Set the listing down again in full, word for word, with the pictures left out.

**Exercise input:**
- Opening Delimiter -

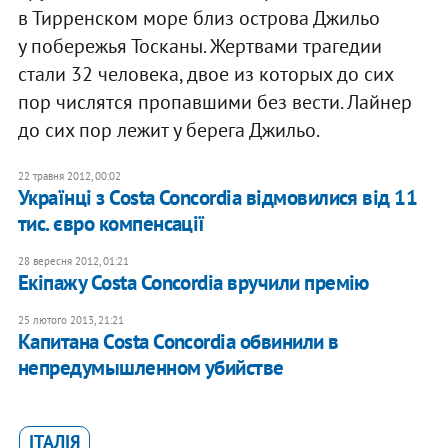
в Тирренском море близ острова Джильо
у побережья Тосканы. Жертвами трагедии
стали 32 человека, двое из которых до сих
пор числятся пропавшими без вести. Лайнер
до сих пор лежит у берега Джильо.
22 травня 2012, 00:02
Українці з Costa Concordia відмовилися від 11
тис. євро компенсації
28 вересня 2012, 01:21
Екіпажу Costa Concordia вручили премію
25 лютого 2013, 21:21
Капитана Costa Concordia обвинили в
непредумышленном убийстве
ІТАЛІЯ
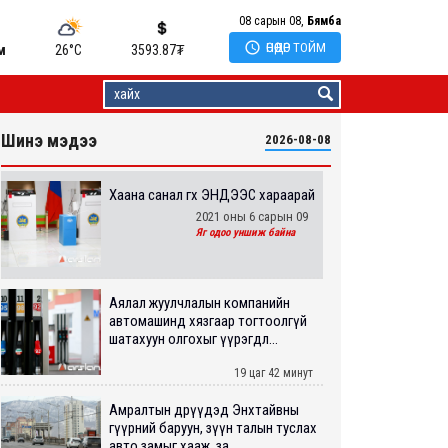
08 сарын 08,
Бямба

ӨНӨӨДӨР ТОЙМ
м
26°C
3593.87
₮
Шинэ мэдээ
2026-08-08
Хаана санал өгөхөө ЭНДЭЭС хараарай
2021 оны 6 сарын 09
Яг одоо уншиж байна
Аялал жуулчлалын компанийн
автомашинд хязгаар тогтоолгүй
шатахуун олгохыг үүрэгдл...
19 цаг 42 минут
Амралтын өдрүүдэд Энхтайвны
гүүрний баруун, зүүн талын туслах
авто замыг хааж, за...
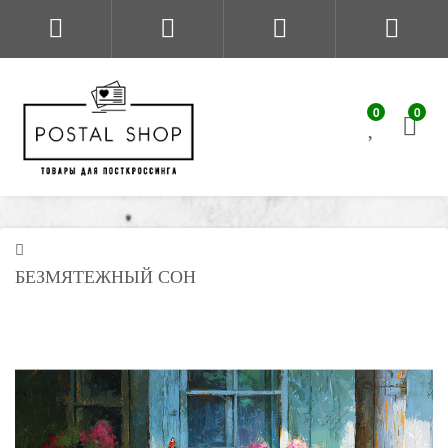
0
0
БЕЗМЯТЕЖНЫЙ СОН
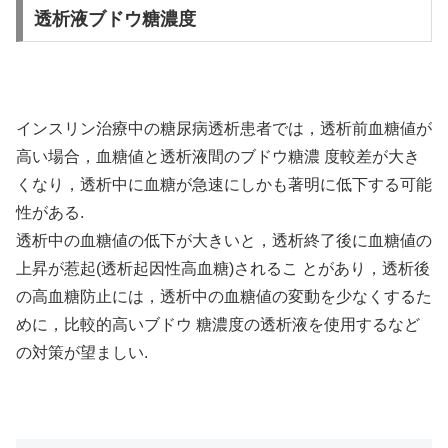
透析液ブドウ糖濃度
インスリン治療中の糖尿病透析患者では，透析前血糖値が
高い場合，血糖値と透析液間のブドウ糖濃 度較差が大き
くなり，透析中に血糖が急速にしかも著明に低下する可能
性がある.
透析中の血糖値の低下が大きいと，透析終了後に血糖値の
上昇が惹起(透析起因性高血糖)されるこ とがあり，透析後
の高血糖防止には，透析中の血糖値の変動を少なくするた
めに，比較的高いブドウ 糖濃度の透析液を使用するなど
の対策が望ましい.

- Closing Delimiter -

**Response below:**
в Тирренском море близ острова Джильо
у побережья Тосканы. Жертвами трагедии
стали 32 человека, двое из которых до сих
пор числятся пропавшими без вести. Лайнер
до сих пор лежит у берега Джильо.
22 травня 2012, 00:02
Українці з Costa Concordia відмовилися від 11
тис. євро компенсації
28 вересня 2012, 01:21
Екіпажу Costa Concordia вручили премію
25 лютого 2013, 21:21
Капитана Costa Concordia обвинили в
непредумышленном убийстве
ІТАЛІЯ
08 сарын 08,
Бямба

ӨНӨӨДӨР ТОЙМ
м
26°C
3593.87
₮
Шинэ мэдээ
2026-08-08
Хаана санал өгөхөө ЭНДЭЭС хараарай
2021 оны 6 сарын 09
Яг одоо уншиж байна
Аялал жуулчлалын компанийн
автомашинд хязгаар тогтоолгүй
шатахуун олгохыг үүрэгдл...
19 цаг 42 минут
Амралтын өдрүүдэд Энхтайвны
гүүрний баруун, зүүн талын туслах
авто замыг хааж, за...
0
0
БЕЗМЯТЕЖНЫЙ СОН
透析液ブドウ糖濃度
インスリン治療中の糖尿病透析患者では，透析前血糖値が
高い場合，血糖値と透析液間のブドウ糖濃 度較差が大き
くなり，透析中に血糖が急速にしかも著明に低下する可能
性がある.
透析中の血糖値の低下が大きいと，透析終了後に血糖値の
上昇が惹起(透析起因性高血糖)されるこ とがあり，透析後
の高血糖防止には，透析中の血糖値の変動を少なくするた
めに，比較的高いブドウ 糖濃度の透析液を使用するなど
の対策が望ましい.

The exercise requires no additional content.